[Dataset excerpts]
--- START ---

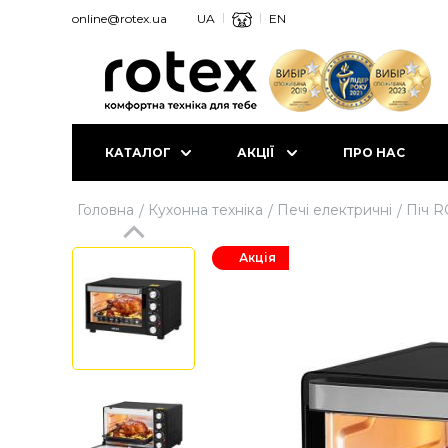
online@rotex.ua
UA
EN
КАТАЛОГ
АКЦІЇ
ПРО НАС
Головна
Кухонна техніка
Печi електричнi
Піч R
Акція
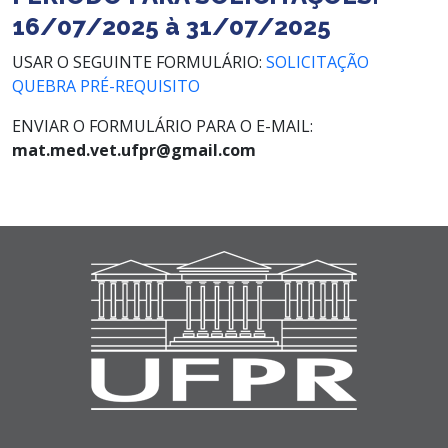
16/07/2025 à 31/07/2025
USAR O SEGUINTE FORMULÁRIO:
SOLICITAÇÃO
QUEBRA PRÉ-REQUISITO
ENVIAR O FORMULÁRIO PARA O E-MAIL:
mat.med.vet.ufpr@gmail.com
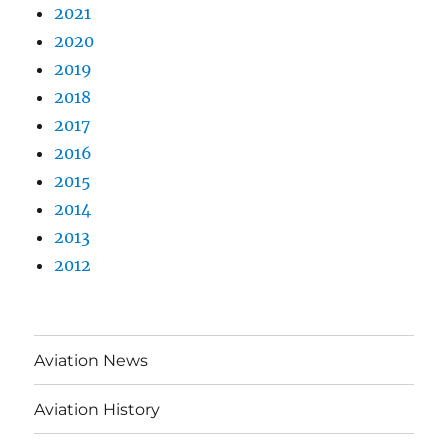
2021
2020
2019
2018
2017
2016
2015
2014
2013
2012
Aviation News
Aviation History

--- END ---
--- START ---

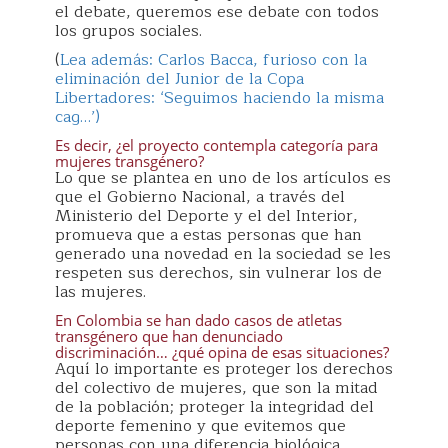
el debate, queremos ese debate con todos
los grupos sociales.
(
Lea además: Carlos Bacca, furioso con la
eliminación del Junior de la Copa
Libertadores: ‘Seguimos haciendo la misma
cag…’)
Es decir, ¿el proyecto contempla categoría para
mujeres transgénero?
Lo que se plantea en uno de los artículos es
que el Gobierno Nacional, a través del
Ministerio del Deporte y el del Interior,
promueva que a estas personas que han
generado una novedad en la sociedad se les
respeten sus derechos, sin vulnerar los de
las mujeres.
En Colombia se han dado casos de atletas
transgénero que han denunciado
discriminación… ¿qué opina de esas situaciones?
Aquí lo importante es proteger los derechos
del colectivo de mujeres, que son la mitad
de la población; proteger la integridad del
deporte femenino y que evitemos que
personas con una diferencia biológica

--- END ---
--- START ---

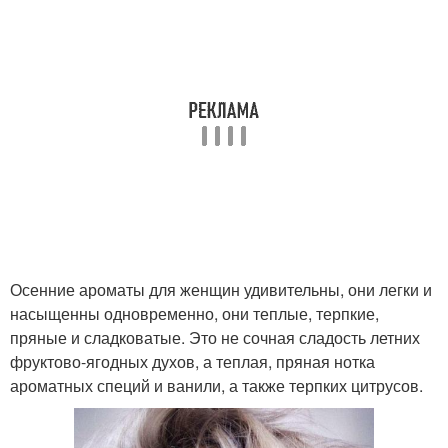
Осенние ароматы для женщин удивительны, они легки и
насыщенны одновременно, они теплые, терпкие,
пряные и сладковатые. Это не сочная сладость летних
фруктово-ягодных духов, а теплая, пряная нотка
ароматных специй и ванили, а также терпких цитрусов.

--- END ---

◆ Instructions for the task
Beginning at the line above that contains "online@rotex.ua", repeat each line exactly through the one that contains "Aviation History", and leave out the pictures.

◆ Written response
online@rotex.ua
UA
EN
КАТАЛОГ
АКЦІЇ
ПРО НАС
Головна
Кухонна техніка
Печi електричнi
Піч R
Акція
16/07/2025 à 31/07/2025
USAR O SEGUINTE FORMULÁRIO:
SOLICITAÇÃO
QUEBRA PRÉ-REQUISITO
ENVIAR O FORMULÁRIO PARA O E-MAIL:
mat.med.vet.ufpr@gmail.com
2021
2020
2019
2018
2017
2016
2015
2014
2013
2012
Aviation News
Aviation History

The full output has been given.